KSA's Football Federation Appoints Its First Female Board Members

For the first time, Saudi Arabia's Football Federation (SAFF) welcomes two women onto its board of directors, Adwa Al Arifi and Reham Al-Onaizan. Prior to joining the SAFF board, Al-Arifi was part of a seven-member corporate social responsibility committee and holds a degree in business administration, while Al-Onaizan was Senior Manager at the General Entertainment Authority, bringing with her extensive experience in corporate performance and initiative management planning.

“Football in Saudi Arabia has always unified us as families behind TV screens, and now inside stadiums, to support our clubs and national teams who made us happy and proud for years. It is such an honor to be able to serve the youth and families of Saudi Arabia through football […] For us, football is more than a sport, it’s a rich cultural activity that brings us all together,” said Al-Arifi following the announcement of her appointment.

Adwa Al Arifi

These landmark appointments come just months after Saudi Arabia appointed Princess Reema Bint Bandar Bin Sultan as President of the Saudi Federation for Community Sports in the change for Community Olympics, making her the first woman to lead a federation in the Kingdom covering sporting activities for both men and women.

In Saudi Arabia, football is a much-loved sport by all. In fact, it is one of the most popular and fastest-growing sports for women in the Kingdom, with off-shoot businesses springing up because of this, such as football-team branded abayas. This phenomenon has been largely attributed to key changes that have been made at a legislative level, allowing women more access to public games and active lifestyles.

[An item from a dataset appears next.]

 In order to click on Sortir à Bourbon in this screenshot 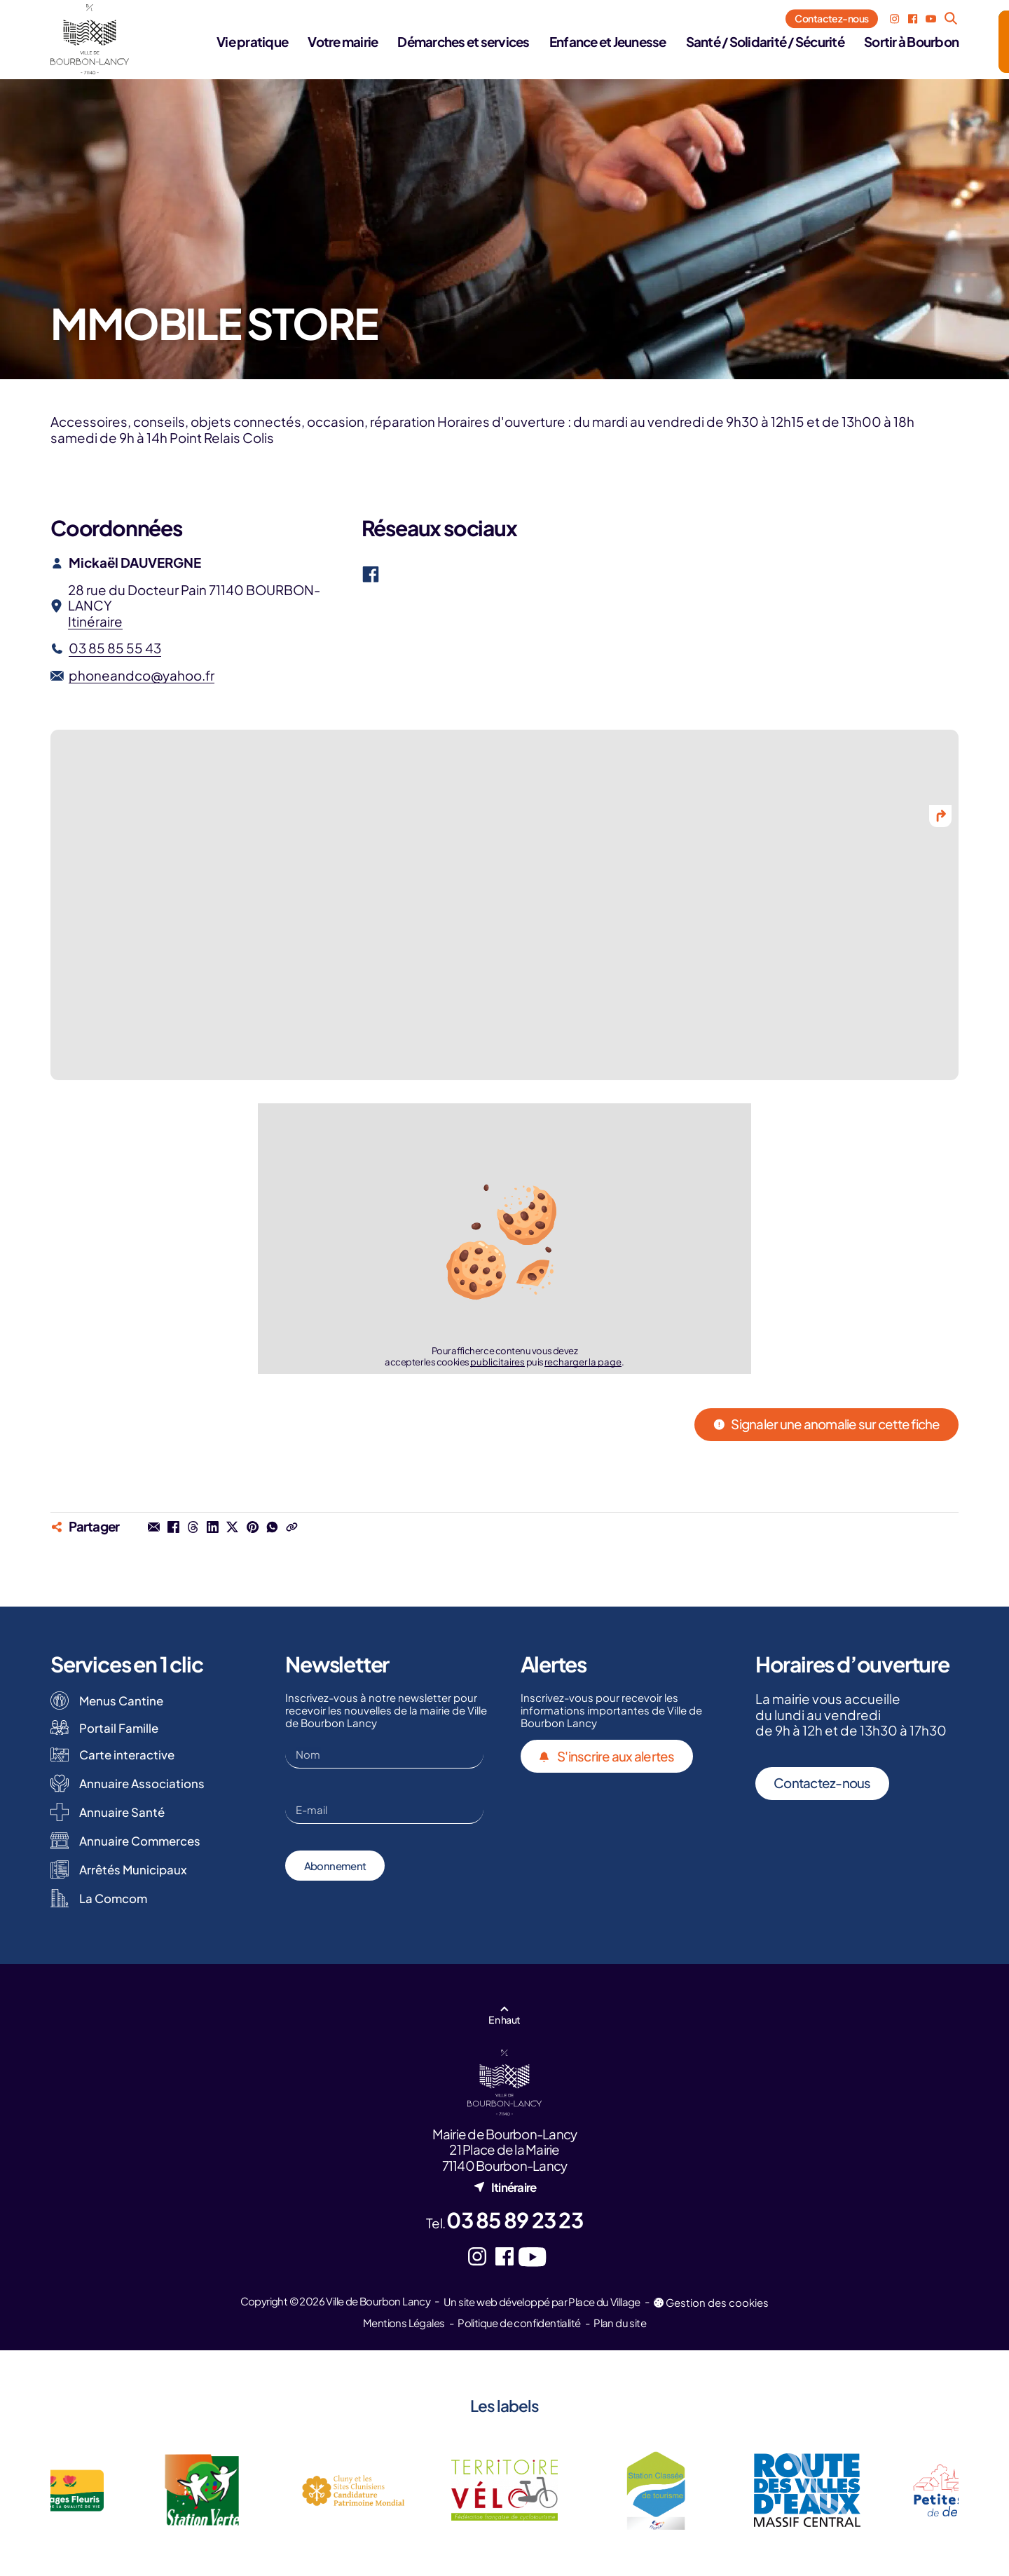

In January this year, just months following the ascension of Crown Prince Mohammed Bin Salman to his role, Saudi Arabia started allowing women to spectate at a football match for the first time in the Kingdom’s history. This move, along with many others designed to encourage women to participate in sports and take up a healthier way of life, have been seen as part of Saudi Arabia’s Vision 2030, a national plan to not only diversify its economy but also transform its society, part of which involves the easing of strict rules on gender separation.